A Soldier’s Duty is the opening title in the new military science fiction series, Theirs Not to Reason Why, by Jean Johnson.
We first meet Ia as a 15-year-old on the Terran colony of Sanctuary as she navigates the time-streams after a horrifying vision of the future annihilation of human civilization. Through her frantic search of the possible futures for one tiny glimmer of hope, we catch a glimpse of our heroine as well. Her precognition is a recognized fact, and this future accepts psi-powers, at least to some extent. She is a determined, even driven individual, who will sacrifice her dreams, even her very definition of her self, to salvage everyone who can be saved.
Three years later, the moment she reaches legal majority, Ia joins the military. She gets herself a berth as a recruit of the Terran Space Force Marines. It is here that the story truly begins.

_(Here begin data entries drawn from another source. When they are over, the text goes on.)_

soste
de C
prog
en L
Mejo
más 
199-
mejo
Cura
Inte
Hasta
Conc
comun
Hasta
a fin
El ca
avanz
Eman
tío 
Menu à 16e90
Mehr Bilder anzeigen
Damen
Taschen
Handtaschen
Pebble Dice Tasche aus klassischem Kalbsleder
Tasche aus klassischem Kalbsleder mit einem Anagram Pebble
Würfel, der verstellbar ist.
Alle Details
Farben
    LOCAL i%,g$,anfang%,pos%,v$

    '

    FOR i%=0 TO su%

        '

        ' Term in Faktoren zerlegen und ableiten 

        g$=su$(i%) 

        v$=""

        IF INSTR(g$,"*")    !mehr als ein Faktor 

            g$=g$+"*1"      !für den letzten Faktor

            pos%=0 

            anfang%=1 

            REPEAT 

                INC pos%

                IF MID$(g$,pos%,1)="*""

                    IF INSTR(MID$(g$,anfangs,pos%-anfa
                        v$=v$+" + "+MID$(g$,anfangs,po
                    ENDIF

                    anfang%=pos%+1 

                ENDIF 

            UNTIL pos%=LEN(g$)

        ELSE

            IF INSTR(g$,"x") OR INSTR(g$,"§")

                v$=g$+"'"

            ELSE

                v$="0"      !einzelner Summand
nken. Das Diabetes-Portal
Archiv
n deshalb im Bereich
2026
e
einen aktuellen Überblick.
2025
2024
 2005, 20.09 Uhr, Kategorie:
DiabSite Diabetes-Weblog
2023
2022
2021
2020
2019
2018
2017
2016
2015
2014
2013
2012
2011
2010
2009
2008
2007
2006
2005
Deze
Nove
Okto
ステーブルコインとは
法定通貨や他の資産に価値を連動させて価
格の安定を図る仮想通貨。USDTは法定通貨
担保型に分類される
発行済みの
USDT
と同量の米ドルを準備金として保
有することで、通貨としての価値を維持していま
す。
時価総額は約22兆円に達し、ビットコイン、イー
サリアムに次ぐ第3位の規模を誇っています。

The future she has seen tells her that she must be a “boots on the ground” Marine. Not an officer, and not the member of Special Forces her precognitive powers entitle her to be. Also, she must walk a fine line between displaying exactly how much she knows of future events, and being promoted too quickly, and knowing just enough to be in exactly the right place at exactly the right time. She can never get too close to anyone, because she knows the fate of each person she meets–she has already seen it in the time-streams.

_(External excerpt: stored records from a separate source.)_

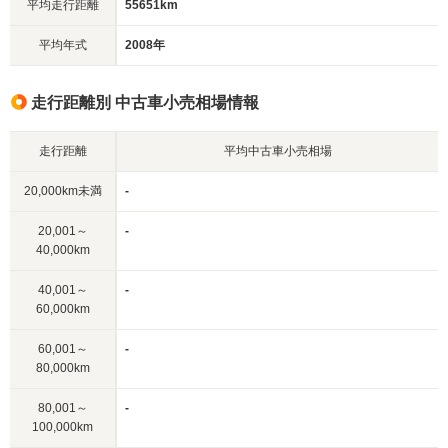
平均走行距離
55651km
平均年式
2008年
走行距離別 中古車小売相場情報
走行距離
平均中古車小売相場
20,000km未満
-
20,001～
-
40,000km
40,001～
-
60,000km
60,001～
-
80,000km
80,001～
-
100,000km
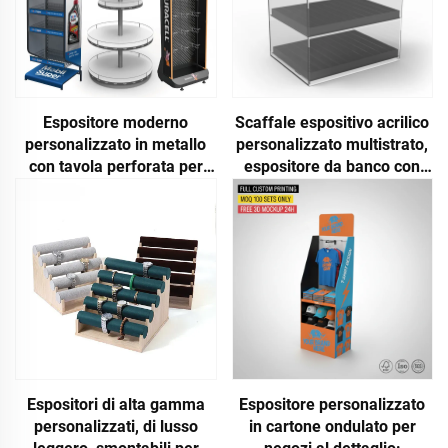
Espositore moderno
Scaffale espositivo acrilico
personalizzato in metallo
personalizzato multistrato,
con tavola perforata per
espositore da banco con
negozi al dettaglio, punti
armadietto chiuso a chiave
vendita e supermercati
per negozi al dettaglio
Espositori di alta gamma
Espositore personalizzato
personalizzati, di lusso
in cartone ondulato per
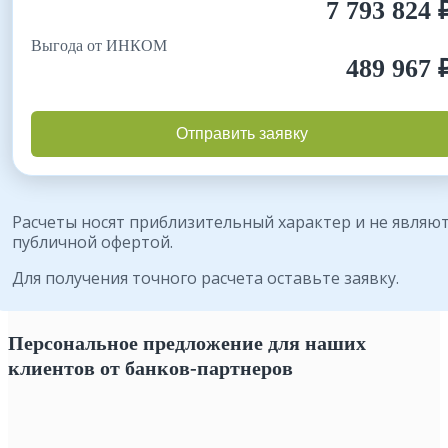
7 793 824 
Выгода от ИНКОМ
489 967 
Отправить заявку
Расчеты носят приблизительный характер и не являют
публичной офертой.
Для получения точного расчета оставьте заявку.
Персональное предложение для наших
клиентов от банков-партнеров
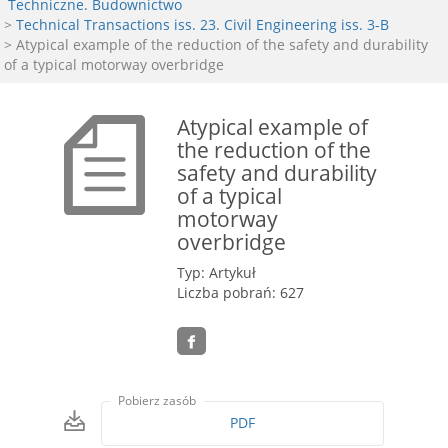
Techniczne. Budownictwo
>
Technical Transactions iss. 23. Civil Engineering iss. 3-B
> Atypical example of the reduction of the safety and durability
of a typical motorway overbridge
Atypical example of
the reduction of the
safety and durability
of a typical
motorway
overbridge
Typ: Artykuł
Liczba pobrań: 627
Pobierz zasób
PDF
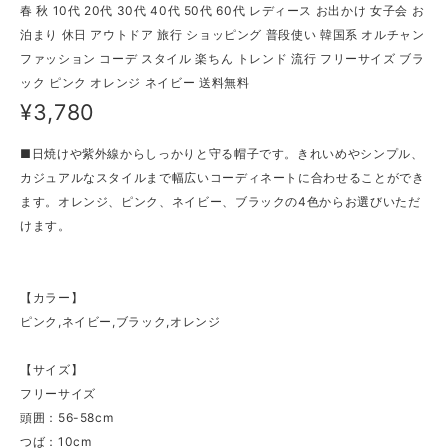
春 秋 10代 20代 30代 40代 50代 60代 レディース お出かけ 女子会 お
泊まり 休日 アウトドア 旅行 ショッピング 普段使い 韓国系 オルチャン
ファッション コーデ スタイル 楽ちん トレンド 流行 フリーサイズ ブラ
ック ピンク オレンジ ネイビー 送料無料
¥3,780
■日焼けや紫外線からしっかりと守る帽子です。きれいめやシンプル、
カジュアルなスタイルまで幅広いコーディネートに合わせることができ
ます。オレンジ、ピンク、ネイビー、ブラックの4色からお選びいただ
けます。
【カラー】
ピンク,ネイビー,ブラック,オレンジ
【サイズ】
フリーサイズ
頭囲：56-58cm
つば：10cm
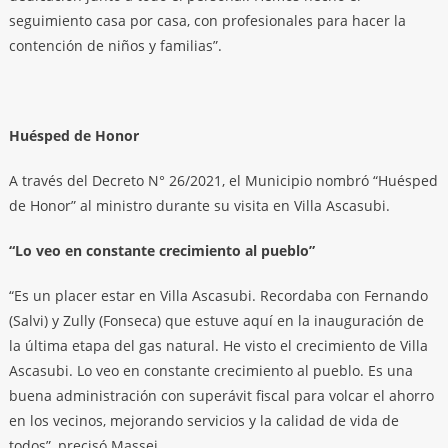
seguimiento casa por casa, con profesionales para hacer la
contención de niños y familias”.
Huésped de Honor
A través del Decreto N° 26/2021, el Municipio nombró “Huésped
de Honor” al ministro durante su visita en Villa Ascasubi.
“Lo veo en constante crecimiento al pueblo”
“Es un placer estar en Villa Ascasubi. Recordaba con Fernando
(Salvi) y Zully (Fonseca) que estuve aquí en la inauguración de
la última etapa del gas natural. He visto el crecimiento de Villa
Ascasubi. Lo veo en constante crecimiento al pueblo. Es una
buena administración con superávit fiscal para volcar el ahorro
en los vecinos, mejorando servicios y la calidad de vida de
todos”, precisó Massei.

Spock said, but Ia lives it, “The needs of the many outweigh the needs of the few, or of the one.” Everyone Ia meets must be nudged in the direction that will save the most people at the best time, even if the individual must be sacrificed in Ia’s here and now.

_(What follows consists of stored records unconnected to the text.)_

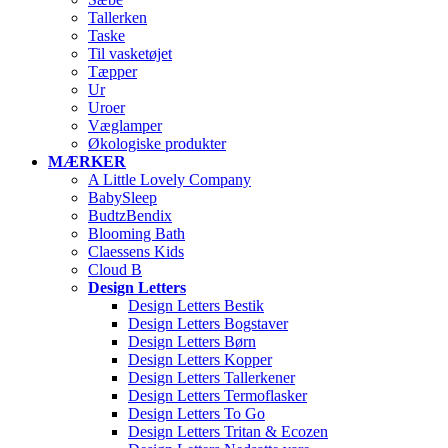
Tallerken
Taske
Til vasketøjet
Tæpper
Ur
Uroer
Væglamper
Økologiske produkter
MÆRKER
A Little Lovely Company
BabySleep
BudtzBendix
Blooming Bath
Claessens Kids
Cloud B
Design Letters
Design Letters Bestik
Design Letters Bogstaver
Design Letters Børn
Design Letters Kopper
Design Letters Tallerkener
Design Letters Termoflasker
Design Letters To Go
Design Letters Tritan & Ecozen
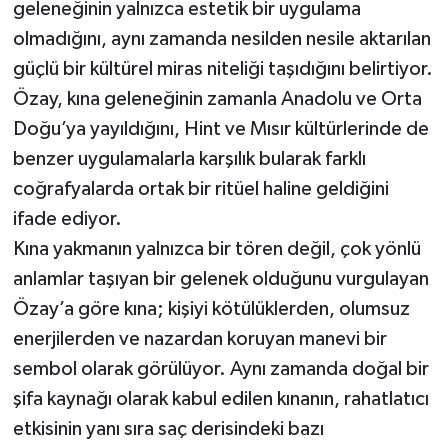
geleneğinin yalnızca estetik bir uygulama
olmadığını, aynı zamanda nesilden nesile aktarılan
güçlü bir kültürel miras niteliği taşıdığını belirtiyor.
Özay, kına geleneğinin zamanla Anadolu ve Orta
Doğu’ya yayıldığını, Hint ve Mısır kültürlerinde de
benzer uygulamalarla karşılık bularak farklı
coğrafyalarda ortak bir ritüel haline geldiğini
ifade ediyor.
Kına yakmanın yalnızca bir tören değil, çok yönlü
anlamlar taşıyan bir gelenek olduğunu vurgulayan
Özay’a göre kına; kişiyi kötülüklerden, olumsuz
enerjilerden ve nazardan koruyan manevi bir
sembol olarak görülüyor. Aynı zamanda doğal bir
şifa kaynağı olarak kabul edilen kınanın, rahatlatıcı
etkisinin yanı sıra saç derisindeki bazı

Escape Rating A: This book could easily have been titled Young Woman’s War, as it bears many parallels to John Scalzi’s Old Man’s War. In both stories, a person without military experience but a lot of knowledge is thrust into the military at the entry level and applies their full intellect to the problem at hand to provide a new solution to old problems. All the while providing interesting observations in a unique voice to their superiors and to the audience.
Ia also reminds me a lot of Sgt. Torin Kerr in Tanya Huff’s Valor Confederation series. Kerr is also a woman in the Space Marines, although Kerr remains a noncom and proudly so.
A Soldier’s Duty ends, appropriately, with Ia being promoted to Lieutenant. The next book in the series is An Officer’s Duty, and it unfortunately will not be out until sometime in 2012.
The series title is very apt in some ways, but not in others. It is a quote from The Charge of the Light Brigade, by Alfred, Lord Tennyson.
“Theirs not to reason why,
Theirs but to do and die.”
Ia knows why. That is the point of the story. She will do and do and do, and will die before her task is done. Some of her tools also know, but some don’t. Those have served the future, and done, and died. But unlike the poor sods in the Light Brigade, their commander seems to know what she is doing. It is well worth reading her story to find out what she will do next.